Lawyers from a certain large retailer have been trying to identify these dastardly trademark infringers.
Greetings from Manitoba! It was a pleasure to see so many colleagues attend the first-ever “President’s Choice No Name Band” concert at the Annual Scientific Meeting (ASM) hosted in Winnipeg earlier this year! Hopefully, this sparks a trend of the Prairies hosting. I will note, for the formal record, that it was warmer in Winnipeg than in Quebec that week. Although may I suggest a week earlier to experience Festival du Voyageur next time?

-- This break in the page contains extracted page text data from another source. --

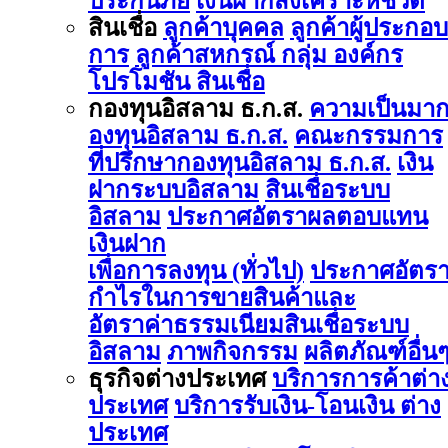
ประกันภัย
เงินฝากสงเคราะห์ชีวิต
สินเชื่อ
ลูกค้าบุคคล
ลูกค้าผู้ประกอบ
การ
ลูกค้าสหกรณ์ กลุ่ม องค์กร
โปรโมชัน สินเชื่อ
กองทุนอิสลาม ธ.ก.ส.
ความเป็นมา
องทุนอิสลาม ธ.ก.ส.
คณะกรรมการ
ที่ปรึกษากองทุนอิสลาม ธ.ก.ส.
เงิน
ฝากระบบอิสลาม
สินเชื่อระบบ
อิสลาม
ประกาศอัตราผลตอบแทน
เงินฝาก
เพื่อการลงทุน (ทั่วไป)
ประกาศอัตร
กำไรในการขายสินค้าและ
อัตราค่าธรรมเนียมสินเชื่อระบบ
อิสลาม
ภาพกิจกรรม
ผลิตภัณฑ์อื่น
ธุรกิจต่างประเทศ
บริการการค้าต่า
ประเทศ
บริการรับเงิน-โอนเงิน ต่าง
ประเทศ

Last fall, Doctors Manitoba and the Province ratified a new Physician Services Agreement (PSA) and I was asked to share our progress. One of the biggest challenges in Manitoba is that our patients come from a large rural, northern, and remote (without road access) catchment area and we also see patients from northwestern Ontario, Nunavut, and a slice of eastern Saskatchewan facilitated through interprovincial agreements. As chair of the Rheumatology Working Group, keeping this in mind, I advocated to maintain parity between virtual and in-person care and to improve our remuneration to be more competitive.
I am pleased to report this PSA represents an additional $268 million (of which rheumatology billings probably comprise a rounding error) over four years with initial focused fee adjustments; 2% across-the-board increases in years 2/3/4; and a retention bonus to all physicians. Most changes are not specific to rheumatology, but my colleagues and I now benefit from the following:
- A focused ~6% bump in our most used follow-up fee when billed by a rheumatologist
- A new “continuing care by medical specialists” fee offering an approximately 30% increase per follow-up visit for specific ICD codes (modelled after Ontario; although with notable gaps to address)
- A new modest per-visit fee for community practices aimed at overhead support
- An ~11% increase in the on-call stipend
- A new 15% complexity premium for inpatient billings
- Two new fees for giving out/calling to get phone advice (a huge gap previously, given the documentation time required and medicolegal risk)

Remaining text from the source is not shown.